# [Aim of the task]
Narrow the data below down to the lines containing "потужностей".

# [Material for this task]
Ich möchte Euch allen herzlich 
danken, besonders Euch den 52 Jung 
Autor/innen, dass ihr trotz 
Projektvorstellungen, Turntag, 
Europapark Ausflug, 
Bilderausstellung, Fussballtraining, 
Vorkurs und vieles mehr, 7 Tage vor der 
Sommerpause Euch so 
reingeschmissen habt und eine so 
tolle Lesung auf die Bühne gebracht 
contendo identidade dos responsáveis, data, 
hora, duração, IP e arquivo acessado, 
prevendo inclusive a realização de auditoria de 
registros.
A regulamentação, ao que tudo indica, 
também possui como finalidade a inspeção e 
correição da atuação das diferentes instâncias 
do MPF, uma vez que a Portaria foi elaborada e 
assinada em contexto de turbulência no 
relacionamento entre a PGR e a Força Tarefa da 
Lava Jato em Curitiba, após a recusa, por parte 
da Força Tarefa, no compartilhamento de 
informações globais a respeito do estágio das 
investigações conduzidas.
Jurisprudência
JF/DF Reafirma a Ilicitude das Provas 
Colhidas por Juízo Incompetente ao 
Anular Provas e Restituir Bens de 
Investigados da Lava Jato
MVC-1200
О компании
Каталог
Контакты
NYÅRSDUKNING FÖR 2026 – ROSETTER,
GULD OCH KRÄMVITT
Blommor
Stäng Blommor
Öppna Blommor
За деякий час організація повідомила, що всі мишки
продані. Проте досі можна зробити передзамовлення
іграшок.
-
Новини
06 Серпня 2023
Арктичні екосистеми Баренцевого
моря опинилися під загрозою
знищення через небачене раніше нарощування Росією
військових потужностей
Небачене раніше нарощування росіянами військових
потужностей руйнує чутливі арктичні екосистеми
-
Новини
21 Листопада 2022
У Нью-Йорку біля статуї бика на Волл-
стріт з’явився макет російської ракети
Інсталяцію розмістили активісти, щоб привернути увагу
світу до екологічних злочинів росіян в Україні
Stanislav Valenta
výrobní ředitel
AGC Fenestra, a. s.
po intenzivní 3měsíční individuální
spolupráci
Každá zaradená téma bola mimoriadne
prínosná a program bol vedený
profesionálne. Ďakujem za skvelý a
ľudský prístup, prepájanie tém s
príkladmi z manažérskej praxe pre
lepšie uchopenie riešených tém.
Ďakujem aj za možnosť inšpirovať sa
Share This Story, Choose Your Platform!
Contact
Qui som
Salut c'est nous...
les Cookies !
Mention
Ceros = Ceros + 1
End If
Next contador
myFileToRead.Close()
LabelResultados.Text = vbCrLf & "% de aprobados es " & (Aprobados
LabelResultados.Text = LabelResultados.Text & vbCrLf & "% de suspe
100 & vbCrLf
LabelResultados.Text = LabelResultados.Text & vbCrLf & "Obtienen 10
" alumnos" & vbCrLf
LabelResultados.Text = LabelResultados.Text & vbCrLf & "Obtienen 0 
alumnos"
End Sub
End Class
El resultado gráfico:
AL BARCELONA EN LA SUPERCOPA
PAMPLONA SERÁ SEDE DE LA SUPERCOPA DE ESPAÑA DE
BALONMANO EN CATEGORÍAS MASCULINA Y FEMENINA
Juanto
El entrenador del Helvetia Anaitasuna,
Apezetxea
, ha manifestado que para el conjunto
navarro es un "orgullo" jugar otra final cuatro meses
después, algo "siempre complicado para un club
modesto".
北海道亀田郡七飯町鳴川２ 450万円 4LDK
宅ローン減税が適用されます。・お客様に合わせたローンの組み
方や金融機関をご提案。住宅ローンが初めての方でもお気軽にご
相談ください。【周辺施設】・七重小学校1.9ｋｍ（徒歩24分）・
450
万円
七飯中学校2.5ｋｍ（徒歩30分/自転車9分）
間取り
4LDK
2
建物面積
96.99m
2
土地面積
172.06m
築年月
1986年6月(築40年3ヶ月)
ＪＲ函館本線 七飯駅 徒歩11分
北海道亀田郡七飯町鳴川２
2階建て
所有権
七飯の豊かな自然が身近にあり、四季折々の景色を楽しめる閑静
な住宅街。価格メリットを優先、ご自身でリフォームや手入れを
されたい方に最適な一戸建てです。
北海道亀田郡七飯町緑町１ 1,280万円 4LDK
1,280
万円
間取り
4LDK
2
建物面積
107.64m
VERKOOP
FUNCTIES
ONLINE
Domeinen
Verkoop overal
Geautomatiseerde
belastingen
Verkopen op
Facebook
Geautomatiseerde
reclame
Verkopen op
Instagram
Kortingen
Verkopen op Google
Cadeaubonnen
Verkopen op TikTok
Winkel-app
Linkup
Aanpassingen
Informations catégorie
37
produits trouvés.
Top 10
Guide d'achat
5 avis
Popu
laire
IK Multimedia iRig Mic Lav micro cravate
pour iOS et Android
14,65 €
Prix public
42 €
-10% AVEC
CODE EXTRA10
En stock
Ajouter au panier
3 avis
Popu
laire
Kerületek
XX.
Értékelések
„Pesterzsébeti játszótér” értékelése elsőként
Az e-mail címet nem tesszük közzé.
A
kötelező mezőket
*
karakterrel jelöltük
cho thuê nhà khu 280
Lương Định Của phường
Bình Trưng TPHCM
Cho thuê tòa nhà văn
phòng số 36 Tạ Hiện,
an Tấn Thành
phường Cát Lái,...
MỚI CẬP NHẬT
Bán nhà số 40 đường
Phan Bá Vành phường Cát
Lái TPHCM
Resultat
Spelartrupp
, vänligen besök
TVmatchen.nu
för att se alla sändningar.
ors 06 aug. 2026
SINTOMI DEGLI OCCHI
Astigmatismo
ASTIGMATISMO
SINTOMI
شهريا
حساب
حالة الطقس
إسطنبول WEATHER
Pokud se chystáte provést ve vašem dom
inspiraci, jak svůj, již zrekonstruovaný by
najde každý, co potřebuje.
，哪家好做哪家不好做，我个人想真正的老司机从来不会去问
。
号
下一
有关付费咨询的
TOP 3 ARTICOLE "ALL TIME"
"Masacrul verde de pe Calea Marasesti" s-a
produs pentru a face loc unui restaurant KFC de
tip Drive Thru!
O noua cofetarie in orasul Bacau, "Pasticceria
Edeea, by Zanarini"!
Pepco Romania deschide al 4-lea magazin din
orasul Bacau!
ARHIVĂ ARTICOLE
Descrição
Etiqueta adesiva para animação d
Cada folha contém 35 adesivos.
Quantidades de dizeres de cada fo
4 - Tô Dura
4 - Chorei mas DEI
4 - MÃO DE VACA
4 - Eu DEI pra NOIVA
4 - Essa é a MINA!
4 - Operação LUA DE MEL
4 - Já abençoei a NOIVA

# [Solution]
військових потужностей
потужностей руйнує чутливі арктичні екосистеми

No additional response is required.